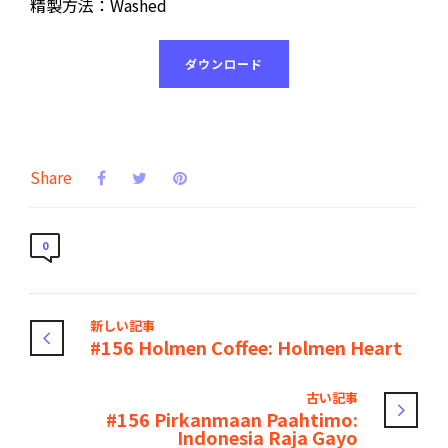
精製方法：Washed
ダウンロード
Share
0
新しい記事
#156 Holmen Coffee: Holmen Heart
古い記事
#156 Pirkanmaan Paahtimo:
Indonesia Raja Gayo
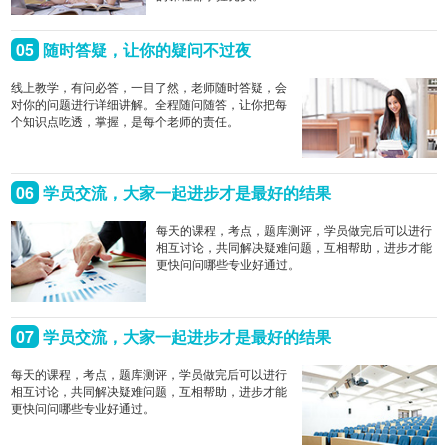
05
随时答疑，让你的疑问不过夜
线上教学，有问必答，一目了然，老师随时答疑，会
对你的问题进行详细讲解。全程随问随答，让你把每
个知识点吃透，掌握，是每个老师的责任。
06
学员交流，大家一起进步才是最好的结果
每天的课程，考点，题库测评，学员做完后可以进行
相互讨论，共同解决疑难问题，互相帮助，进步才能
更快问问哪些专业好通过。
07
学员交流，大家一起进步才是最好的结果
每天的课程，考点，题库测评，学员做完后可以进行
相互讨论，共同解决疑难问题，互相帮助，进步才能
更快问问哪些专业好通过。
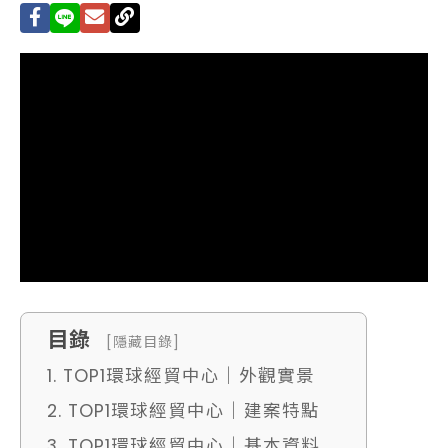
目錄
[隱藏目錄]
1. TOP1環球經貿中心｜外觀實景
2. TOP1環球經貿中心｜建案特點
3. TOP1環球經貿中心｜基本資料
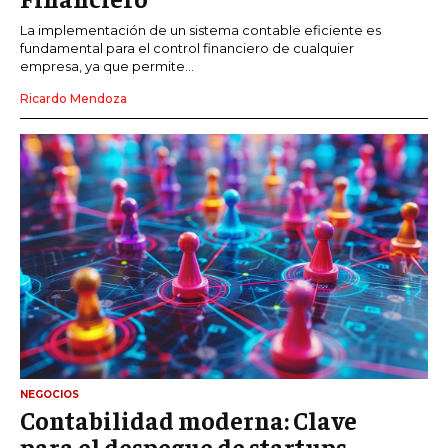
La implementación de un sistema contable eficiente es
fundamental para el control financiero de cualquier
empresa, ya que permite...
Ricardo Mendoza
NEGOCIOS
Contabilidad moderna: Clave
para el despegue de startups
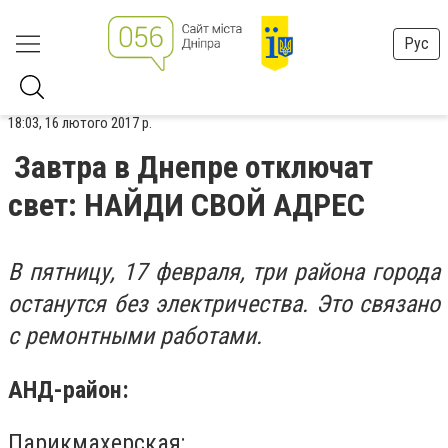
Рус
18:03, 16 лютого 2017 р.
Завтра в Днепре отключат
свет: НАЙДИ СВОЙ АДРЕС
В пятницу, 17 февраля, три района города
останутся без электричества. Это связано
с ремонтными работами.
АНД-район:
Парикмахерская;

--

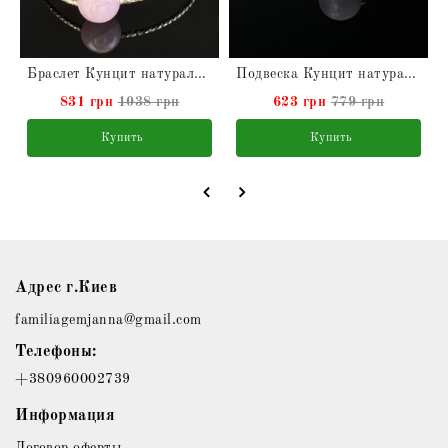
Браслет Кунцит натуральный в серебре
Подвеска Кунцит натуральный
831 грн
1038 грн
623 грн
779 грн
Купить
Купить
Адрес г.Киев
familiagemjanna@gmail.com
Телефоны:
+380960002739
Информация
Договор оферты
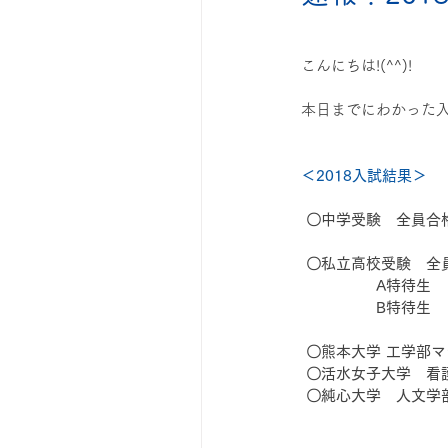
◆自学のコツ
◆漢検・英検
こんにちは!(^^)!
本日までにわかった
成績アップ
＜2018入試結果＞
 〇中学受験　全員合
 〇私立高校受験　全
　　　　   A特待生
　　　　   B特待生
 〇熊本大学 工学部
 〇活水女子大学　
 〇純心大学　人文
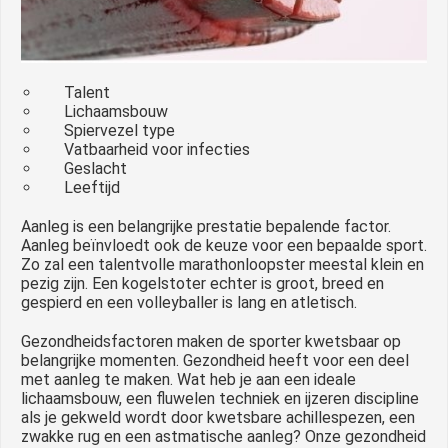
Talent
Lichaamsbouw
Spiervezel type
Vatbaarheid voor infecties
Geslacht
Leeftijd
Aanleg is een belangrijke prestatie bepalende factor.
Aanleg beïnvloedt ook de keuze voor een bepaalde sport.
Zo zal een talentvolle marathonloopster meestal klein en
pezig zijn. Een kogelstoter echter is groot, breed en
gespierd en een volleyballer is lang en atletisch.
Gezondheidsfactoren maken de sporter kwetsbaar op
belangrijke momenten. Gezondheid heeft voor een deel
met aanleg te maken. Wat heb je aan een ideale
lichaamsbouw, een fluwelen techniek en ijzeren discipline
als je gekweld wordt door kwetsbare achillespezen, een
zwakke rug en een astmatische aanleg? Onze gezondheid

__Exercise aim__: Using the data above, return the lines from the one holding "2. TOP1環球經貿中心｜建案特點" through the one holding "Парикмахерская;" exactly, but not the pictures.

__Answer for this exercise__:
2. TOP1環球經貿中心｜建案特點
3. TOP1環球經貿中心｜基本資料
La implementación de un sistema contable eficiente es
fundamental para el control financiero de cualquier
empresa, ya que permite...
Ricardo Mendoza
NEGOCIOS
Contabilidad moderna: Clave
para el despegue de startups
Рус
18:03, 16 лютого 2017 р.
Завтра в Днепре отключат
свет: НАЙДИ СВОЙ АДРЕС
В пятницу, 17 февраля, три района города
останутся без электричества. Это связано
с ремонтными работами.
АНД-район:
Парикмахерская;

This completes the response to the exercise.